Stored data entries
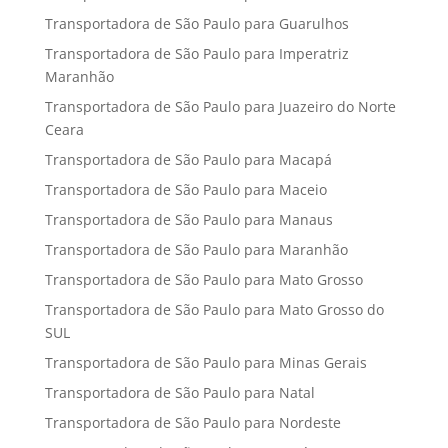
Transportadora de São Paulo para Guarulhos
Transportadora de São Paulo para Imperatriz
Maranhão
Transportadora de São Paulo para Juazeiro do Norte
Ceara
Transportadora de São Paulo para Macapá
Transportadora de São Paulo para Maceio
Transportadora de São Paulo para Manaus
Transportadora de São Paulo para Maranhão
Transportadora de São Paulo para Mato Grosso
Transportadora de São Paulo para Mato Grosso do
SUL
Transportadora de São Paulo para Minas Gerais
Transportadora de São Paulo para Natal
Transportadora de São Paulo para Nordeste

---

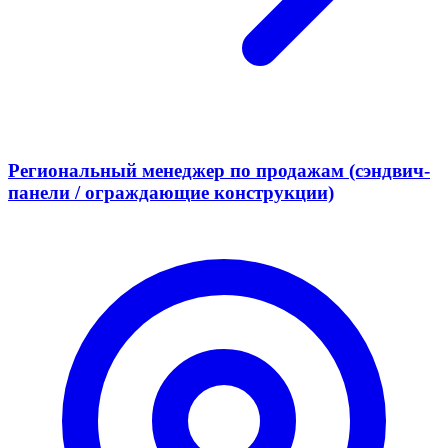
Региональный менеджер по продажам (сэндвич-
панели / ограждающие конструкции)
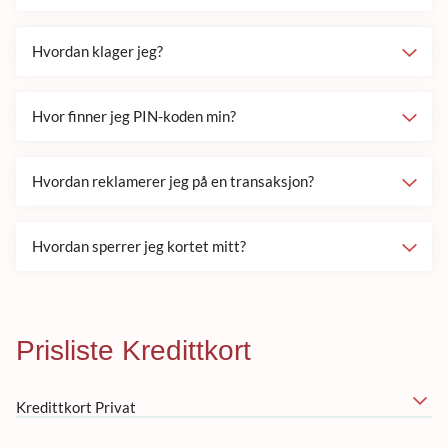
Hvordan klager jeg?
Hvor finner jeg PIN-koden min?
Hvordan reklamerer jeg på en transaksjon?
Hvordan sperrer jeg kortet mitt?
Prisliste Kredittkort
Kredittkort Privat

**EXERCISE OBJECTIVE**
In the data above, retype exactly and only the lines between the one holding "Transportadora de São Paulo para Guarulhos" and the one holding "Transportadora de São Paulo para Maranhão", inclusive.

**RESPONSE BOX**
Transportadora de São Paulo para Guarulhos
Transportadora de São Paulo para Imperatriz
Maranhão
Transportadora de São Paulo para Juazeiro do Norte
Ceara
Transportadora de São Paulo para Macapá
Transportadora de São Paulo para Maceio
Transportadora de São Paulo para Manaus
Transportadora de São Paulo para Maranhão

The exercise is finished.